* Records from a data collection
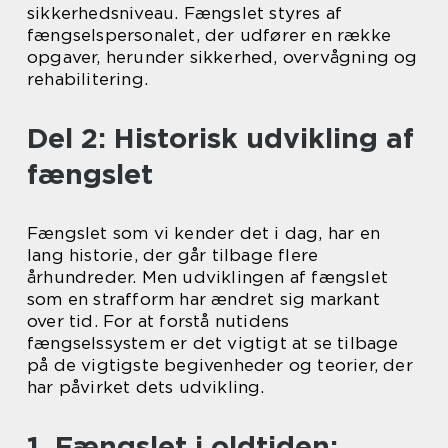
sikkerhedsniveau. Fængslet styres af
fængselspersonalet, der udfører en række
opgaver, herunder sikkerhed, overvågning og
rehabilitering.
Del 2: Historisk udvikling af
fængslet
Fængslet som vi kender det i dag, har en
lang historie, der går tilbage flere
århundreder. Men udviklingen af fængslet
som en strafform har ændret sig markant
over tid. For at forstå nutidens
fængselssystem er det vigtigt at se tilbage
på de vigtigste begivenheder og teorier, der
har påvirket dets udvikling.
1. Fængslet i oldtiden:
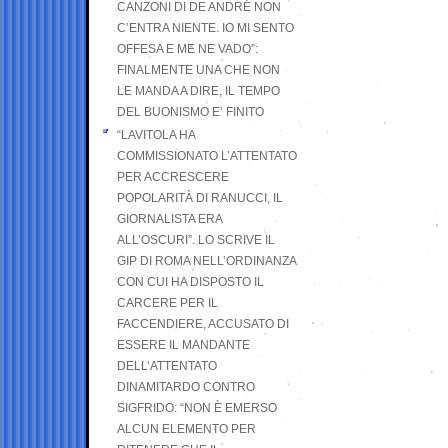
CANZONI DI DE ANDRÉ NON
C’ENTRA NIENTE. IO MI SENTO
OFFESA E ME NE VADO”:
FINALMENTE UNA CHE NON
LE MANDA A DIRE, IL TEMPO
DEL BUONISMO E’ FINITO
“LAVITOLA HA
COMMISSIONATO L’ATTENTATO
PER ACCRESCERE
POPOLARITÀ DI RANUCCI, IL
GIORNALISTA ERA
ALL’OSCURI”. LO SCRIVE IL
GIP DI ROMA NELL’ORDINANZA
CON CUI HA DISPOSTO IL
CARCERE PER IL
FACCENDIERE, ACCUSATO DI
ESSERE IL MANDANTE
DELL’ATTENTATO
DINAMITARDO CONTRO
SIGFRIDO: “NON È EMERSO
ALCUN ELEMENTO PER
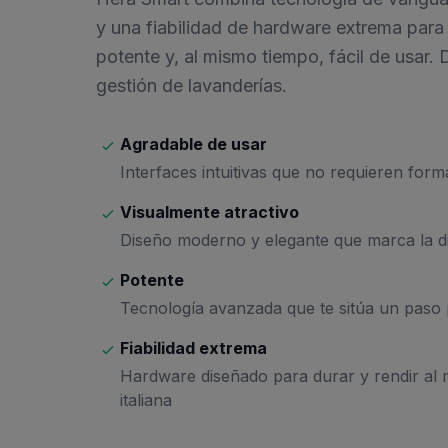
y una fiabilidad de hardware extrema para
potente y, al mismo tiempo, fácil de usar. 
gestión de lavanderías.
Agradable de usar
Interfaces intuitivas que no requieren form
Visualmente atractivo
Diseño moderno y elegante que marca la di
Potente
Tecnología avanzada que te sitúa un paso 
Fiabilidad extrema
Hardware diseñado para durar y rendir al 
italiana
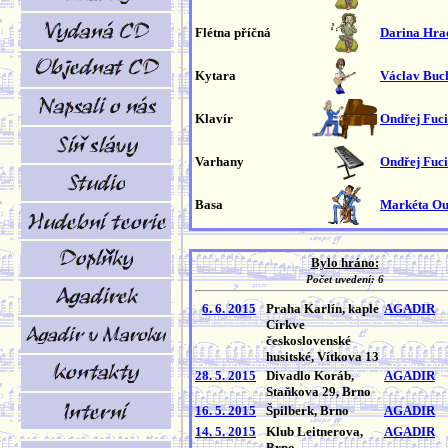
Flétna příčná
Darina Hra
Kytara
Václav Buc
Klavír
Ondřej Fuc
Varhany
Ondřej Fuc
Basa
Markéta O
Bylo hráno:
Počet uvedení: 6
6. 6. 2015
Praha Karlín, kaple
AGADIR
Církve
československé
husitské, Vítkova 13
28. 5. 2015
Divadlo Koráb,
AGADIR
Staňkova 29, Brno
16. 5. 2015
Špilberk, Brno
AGADIR
14. 5. 2015
Klub Leitnerova,
AGADIR
Brno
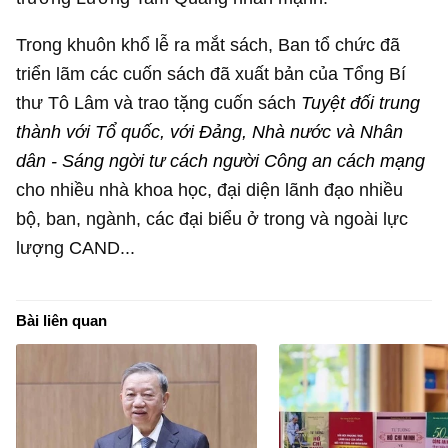
Trong khuôn khổ lễ ra mắt sách, Ban tổ chức đã
triển lãm các cuốn sách đã xuất bản của Tổng Bí
thư Tô Lâm và trao tặng cuốn sách
Tuyệt đối trung
thành với Tổ quốc, với Đảng, Nhà nước và Nhân
dân - Sáng ngời tư cách người Công an cách mạng
cho nhiều nhà khoa học, đại diện lãnh đạo nhiều
bộ, ban, ngành, các đại biểu ở trong và ngoài lực
lượng CAND...
Bài liên quan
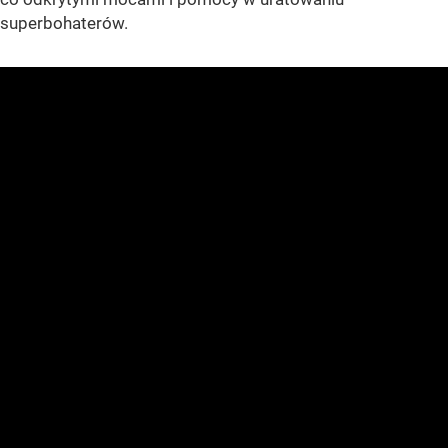
superbohaterów.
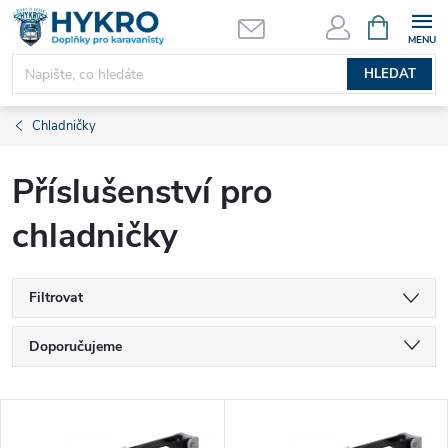
Přejít
NÁKUPNÍ
KOŠÍK
na
obsah
HLEDAT
Chladničky
Příslušenství pro
chladničky
Filtrovat
Ř
Doporučujeme
a
Nejlevnější
V
Nejdražší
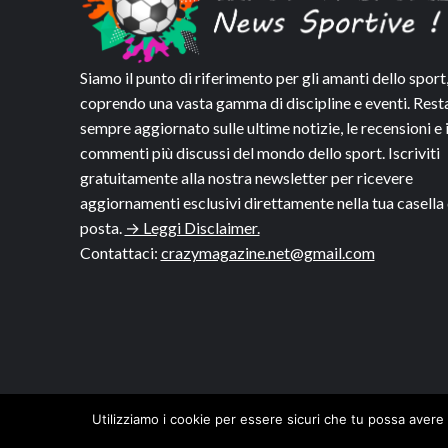
Siamo il punto di riferimento per gli amanti dello sport
coprendo una vasta gamma di discipline e eventi. Rest
sempre aggiornato sulle ultime notizie, le recensioni e 
commenti più discussi del mondo dello sport. Iscriviti
gratuitamente alla nostra newsletter per ricevere
aggiornamenti esclusivi direttamente nella tua casella 
posta.
→ Leggi Disclaimer.
Contattaci:
crazymagazine.net@gmail.com
Utilizziamo i cookie per essere sicuri che tu possa avere 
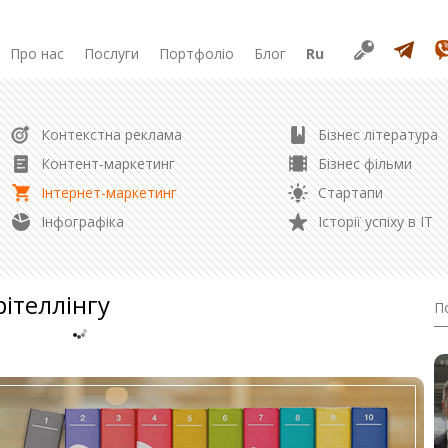
Про нас
Послуги
Портфоліо
Блог
Ru
РОЗРОБКА
Контекстна реклама
Бізнес література
Просування у соцмережах
Розробка сайту
Контент-маркетинг
Бізнес фільми
Розробка лендінгу
Інтернет-маркетинг
Стартапи
Редизайн сайту
Управління репутацією
Інфографіка
Історії успіху в ІТ
Створення логотипу
Контент маркетинг
рітеллінгу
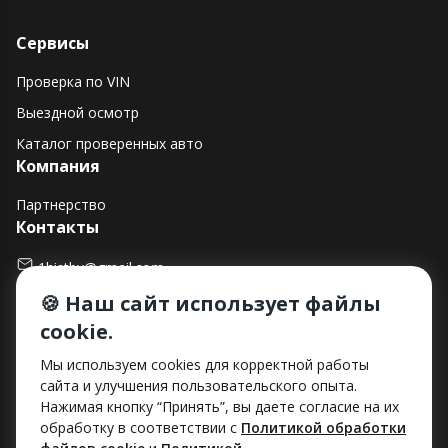
Сервисы
Проверка по VIN
Выездной осмотр
Каталог проверенных авто
Компания
Партнерство
Контакты
1histby@gmail.com
🍪 Наш сайт использует файлы
+375 (29) 182-90-00
cookie.
г. Минск, ул. Макаенка, д. 12Е, пом. 282
Способы оплаты
Мы используем cookies для корректной работы
сайта и улучшения пользовательского опыта.
Нажимая кнопку “Принять”, вы даете согласие на их
обработку в соответствии с
Политикой обработки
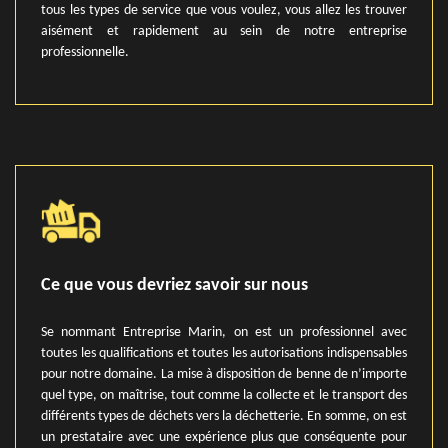
tous les types de service que vous voulez, vous allez les trouver
aisément et rapidement au sein de notre entreprise
professionnelle.
Ce que vous devriez savoir sur nous
Se nommant Entreprise Marin, on est un professionnel avec
toutes les qualifications et toutes les autorisations indispensables
pour notre domaine. La mise à disposition de benne de n’importe
quel type, on maîtrise, tout comme la collecte et le transport des
différents types de déchets vers la déchetterie. En somme, on est
un prestataire avec une expérience plus que conséquente pour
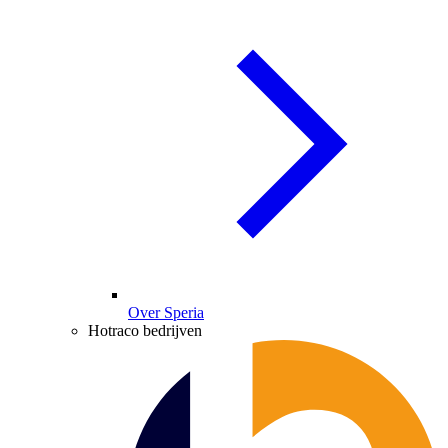
Over Speria
Hotraco bedrijven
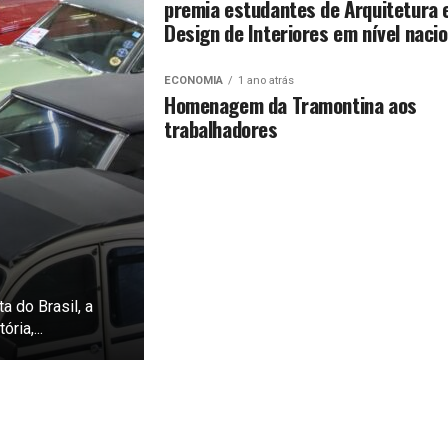
premia estudantes de Arquitetura 
Design de Interiores em nível nacio
ECONOMIA
1 ano atrás
Homenagem da Tramontina aos
trabalhadores
 do Brasil, a
ria,...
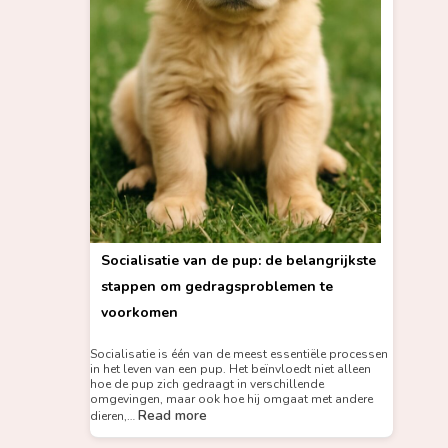
Socialisatie van de pup: de belangrijkste
stappen om gedragsproblemen te
voorkomen
Socialisatie is één van de meest essentiële processen
in het leven van een pup. Het beïnvloedt niet alleen
hoe de pup zich gedraagt in verschillende
omgevingen, maar ook hoe hij omgaat met andere
Read more
dieren,…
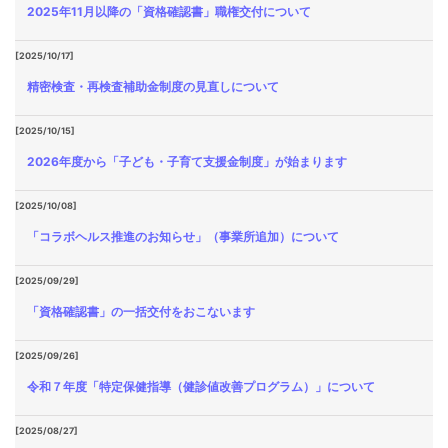
2025年11月以降の「資格確認書」職権交付について
[2025/10/17]
精密検査・再検査補助金制度の見直しについて
[2025/10/15]
2026年度から「子ども・子育て支援金制度」が始まります
[2025/10/08]
「コラボヘルス推進のお知らせ」（事業所追加）について
[2025/09/29]
「資格確認書」の一括交付をおこないます
[2025/09/26]
令和７年度「特定保健指導（健診値改善プログラム）」について
[2025/08/27]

* Exercise
Reproduce exactly the lines of the data above that run from the line with "Siamo il punto" down to the line with "différents types de", both ends included. Pictures do not belong in the copy.

* Answer section
Siamo il punto di riferimento per gli amanti dello sport
coprendo una vasta gamma di discipline e eventi. Rest
sempre aggiornato sulle ultime notizie, le recensioni e 
commenti più discussi del mondo dello sport. Iscriviti
gratuitamente alla nostra newsletter per ricevere
aggiornamenti esclusivi direttamente nella tua casella 
posta.
→ Leggi Disclaimer.
Contattaci:
crazymagazine.net@gmail.com
Utilizziamo i cookie per essere sicuri che tu possa avere 
Про нас
Послуги
Портфоліо
Блог
Ru
РОЗРОБКА
Контекстна реклама
Бізнес література
Просування у соцмережах
Розробка сайту
Контент-маркетинг
Бізнес фільми
Розробка лендінгу
Інтернет-маркетинг
Стартапи
Редизайн сайту
Управління репутацією
Інфографіка
Історії успіху в ІТ
Створення логотипу
Контент маркетинг
рітеллінгу
Сервисы
Проверка по VIN
Выездной осмотр
Каталог проверенных авто
Компания
Партнерство
Контакты
1histby@gmail.com
🍪 Наш сайт использует файлы
+375 (29) 182-90-00
cookie.
г. Минск, ул. Макаенка, д. 12Е, пом. 282
Способы оплаты
Мы используем cookies для корректной работы
сайта и улучшения пользовательского опыта.
Нажимая кнопку “Принять”, вы даете согласие на их
обработку в соответствии с
Политикой обработки
tous les types de service que vous voulez, vous allez les trouver
aisément et rapidement au sein de notre entreprise
professionnelle.
Ce que vous devriez savoir sur nous
Se nommant Entreprise Marin, on est un professionnel avec
toutes les qualifications et toutes les autorisations indispensables
pour notre domaine. La mise à disposition de benne de n’importe
quel type, on maîtrise, tout comme la collecte et le transport des
différents types de déchets vers la déchetterie. En somme, on est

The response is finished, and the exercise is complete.